RECORDED DATA —
=-=-=-=-=

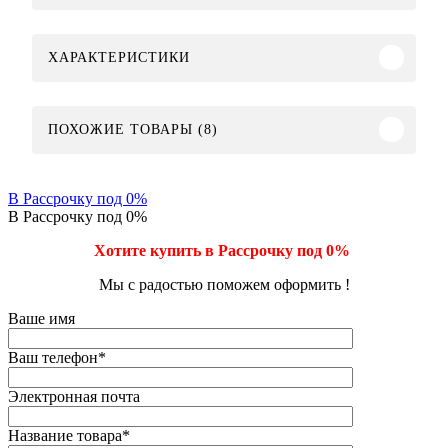
ХАРАКТЕРИСТИКИ
ПОХОЖИЕ ТОВАРЫ (8)
В Рассрочку под 0%
В Рассрочку под 0%
Хотите купить в Рассрочку под 0%
Мы с радостью поможем оформить !
Ваше имя
Ваш телефон
*
Электронная почта
Название товара
*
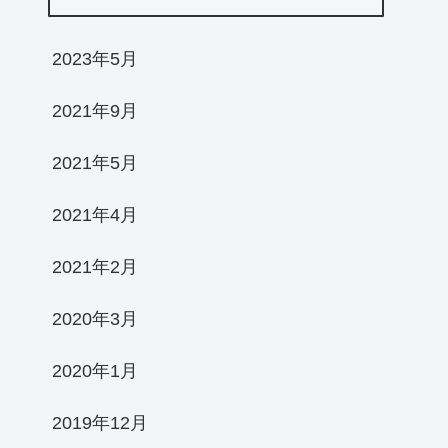
2023年5月
2021年9月
2021年5月
2021年4月
2021年2月
2020年3月
2020年1月
2019年12月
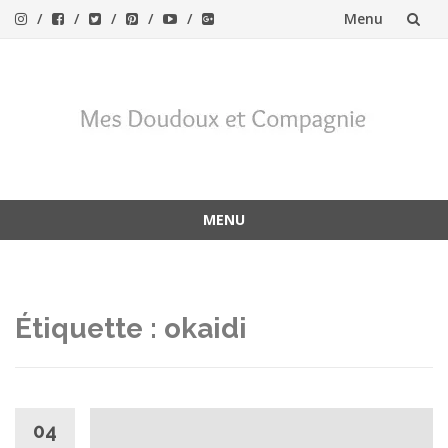
Menu
Aller
au
contenu
MENU
Aller
au
contenu
Étiquette :
okaidi
04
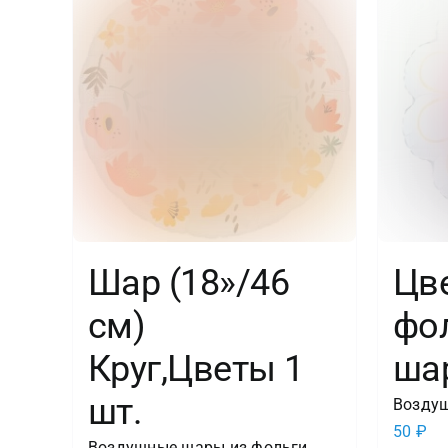
Шар (18»/46
Цв
см)
фо
Круг,Цветы 1
ша
шт.
Воздуш
50
₽
Воздушные шары из фольги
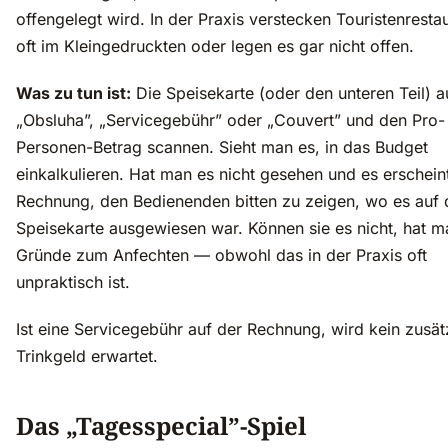
offengelegt wird. In der Praxis verstecken Touristenresta
oft im Kleingedruckten oder legen es gar nicht offen.
Was zu tun ist:
Die Speisekarte (oder den unteren Teil) a
„Obsluha”, „Servicegebühr” oder „Couvert” und den Pro-
Personen-Betrag scannen. Sieht man es, in das Budget
einkalkulieren. Hat man es nicht gesehen und es erschein
Rechnung, den Bedienenden bitten zu zeigen, wo es auf 
Speisekarte ausgewiesen war. Können sie es nicht, hat m
Gründe zum Anfechten — obwohl das in der Praxis oft
unpraktisch ist.
Ist eine Servicegebühr auf der Rechnung, wird kein zusät
Trinkgeld erwartet.
Das „Tagesspecial”-Spiel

=-=-=-=-=

PROBLEM DESCRIPTION — Copy out each line of the records above that includes "oder".

ANSWER TO THE PROBLEM —
oft im Kleingedruckten oder legen es gar nicht offen.
Die Speisekarte (oder den unteren Teil) a
„Obsluha”, „Servicegebühr” oder „Couvert” und den Pro-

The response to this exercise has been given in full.